▶ [Task prompt]: Compute how many lines in the data below contain "policy"; answer only with that number.

Document layout detection data:
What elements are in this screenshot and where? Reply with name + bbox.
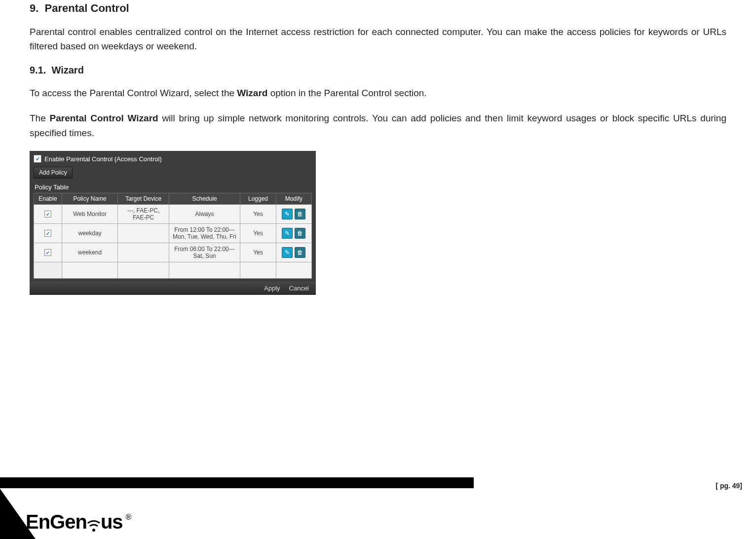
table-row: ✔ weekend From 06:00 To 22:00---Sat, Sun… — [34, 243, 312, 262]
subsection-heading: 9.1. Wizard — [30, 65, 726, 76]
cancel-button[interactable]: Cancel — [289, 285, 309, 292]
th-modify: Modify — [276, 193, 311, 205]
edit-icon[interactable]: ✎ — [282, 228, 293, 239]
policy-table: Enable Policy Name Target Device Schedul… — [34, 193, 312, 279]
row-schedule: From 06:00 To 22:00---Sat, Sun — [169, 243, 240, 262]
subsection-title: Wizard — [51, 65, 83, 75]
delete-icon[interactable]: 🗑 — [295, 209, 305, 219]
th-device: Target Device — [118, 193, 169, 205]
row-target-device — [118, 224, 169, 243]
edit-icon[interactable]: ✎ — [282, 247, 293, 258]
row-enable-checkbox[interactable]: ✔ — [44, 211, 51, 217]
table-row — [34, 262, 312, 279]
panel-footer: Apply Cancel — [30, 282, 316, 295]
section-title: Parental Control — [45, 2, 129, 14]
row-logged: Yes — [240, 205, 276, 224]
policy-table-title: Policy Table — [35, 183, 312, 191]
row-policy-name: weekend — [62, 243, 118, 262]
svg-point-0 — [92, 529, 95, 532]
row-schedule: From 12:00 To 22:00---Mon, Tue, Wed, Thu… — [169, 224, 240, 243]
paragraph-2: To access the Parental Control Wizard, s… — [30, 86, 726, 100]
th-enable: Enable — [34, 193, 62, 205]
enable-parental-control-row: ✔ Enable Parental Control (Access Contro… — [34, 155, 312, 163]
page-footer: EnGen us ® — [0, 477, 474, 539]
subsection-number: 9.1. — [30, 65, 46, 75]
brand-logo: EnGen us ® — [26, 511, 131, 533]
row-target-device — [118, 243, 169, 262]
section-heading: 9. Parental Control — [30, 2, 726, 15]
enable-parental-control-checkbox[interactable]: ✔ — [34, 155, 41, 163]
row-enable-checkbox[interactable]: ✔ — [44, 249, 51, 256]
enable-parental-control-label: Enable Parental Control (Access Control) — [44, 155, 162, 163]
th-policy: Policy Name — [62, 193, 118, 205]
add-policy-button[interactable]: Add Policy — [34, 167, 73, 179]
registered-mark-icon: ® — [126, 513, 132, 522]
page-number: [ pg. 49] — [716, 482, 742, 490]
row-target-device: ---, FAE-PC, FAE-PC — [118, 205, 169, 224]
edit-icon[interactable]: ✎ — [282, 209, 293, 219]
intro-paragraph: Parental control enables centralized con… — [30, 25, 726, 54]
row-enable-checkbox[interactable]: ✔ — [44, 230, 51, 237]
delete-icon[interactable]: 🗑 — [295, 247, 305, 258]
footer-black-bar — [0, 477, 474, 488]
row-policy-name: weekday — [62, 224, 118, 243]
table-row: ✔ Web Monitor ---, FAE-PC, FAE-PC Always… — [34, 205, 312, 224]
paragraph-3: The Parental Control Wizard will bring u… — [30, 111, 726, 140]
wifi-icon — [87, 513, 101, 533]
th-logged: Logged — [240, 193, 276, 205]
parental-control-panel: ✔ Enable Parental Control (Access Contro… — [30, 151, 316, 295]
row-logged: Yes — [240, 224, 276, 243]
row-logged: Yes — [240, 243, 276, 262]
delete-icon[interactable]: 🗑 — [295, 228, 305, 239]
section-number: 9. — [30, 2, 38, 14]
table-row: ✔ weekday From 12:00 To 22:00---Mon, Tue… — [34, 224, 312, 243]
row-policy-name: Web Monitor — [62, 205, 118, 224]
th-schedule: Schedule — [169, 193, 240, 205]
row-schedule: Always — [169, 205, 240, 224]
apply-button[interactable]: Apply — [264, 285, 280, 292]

* * *

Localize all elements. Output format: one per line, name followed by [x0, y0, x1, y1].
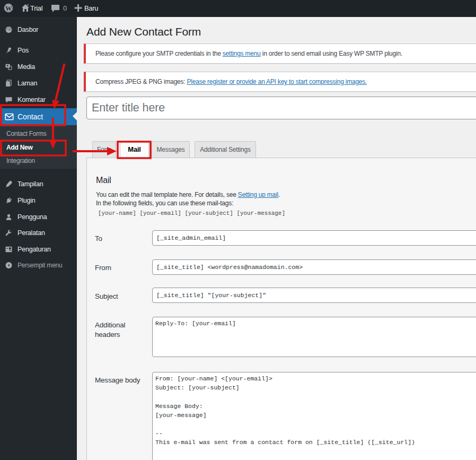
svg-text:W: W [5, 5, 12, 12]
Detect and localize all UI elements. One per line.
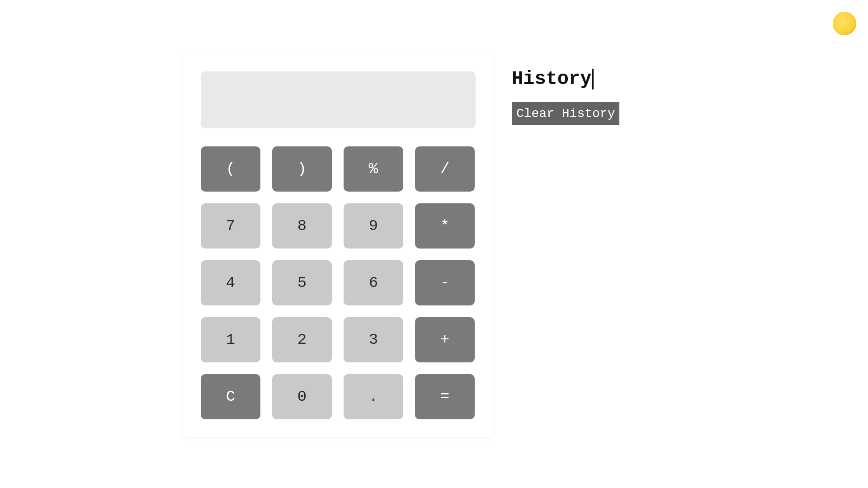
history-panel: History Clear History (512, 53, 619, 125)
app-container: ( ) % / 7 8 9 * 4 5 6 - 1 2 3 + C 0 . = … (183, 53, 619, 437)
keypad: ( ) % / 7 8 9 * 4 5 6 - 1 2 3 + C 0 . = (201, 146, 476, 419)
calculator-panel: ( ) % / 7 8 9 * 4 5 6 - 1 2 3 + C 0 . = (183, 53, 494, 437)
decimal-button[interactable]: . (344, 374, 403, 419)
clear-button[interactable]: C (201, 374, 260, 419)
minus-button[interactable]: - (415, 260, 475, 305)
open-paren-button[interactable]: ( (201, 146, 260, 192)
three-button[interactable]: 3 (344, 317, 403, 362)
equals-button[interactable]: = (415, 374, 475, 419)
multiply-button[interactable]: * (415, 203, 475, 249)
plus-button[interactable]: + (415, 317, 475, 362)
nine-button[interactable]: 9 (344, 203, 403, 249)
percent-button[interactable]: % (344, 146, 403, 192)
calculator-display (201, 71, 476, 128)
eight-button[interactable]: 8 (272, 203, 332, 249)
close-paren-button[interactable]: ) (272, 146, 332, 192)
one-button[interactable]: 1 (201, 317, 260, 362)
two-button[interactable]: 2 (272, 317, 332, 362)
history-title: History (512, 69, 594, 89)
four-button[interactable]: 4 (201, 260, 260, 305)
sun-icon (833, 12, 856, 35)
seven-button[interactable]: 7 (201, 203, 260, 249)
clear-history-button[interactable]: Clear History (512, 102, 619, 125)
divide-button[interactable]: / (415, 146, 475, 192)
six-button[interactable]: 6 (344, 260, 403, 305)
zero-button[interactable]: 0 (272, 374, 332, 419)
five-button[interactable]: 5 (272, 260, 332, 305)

▶ [Exercise response]: 7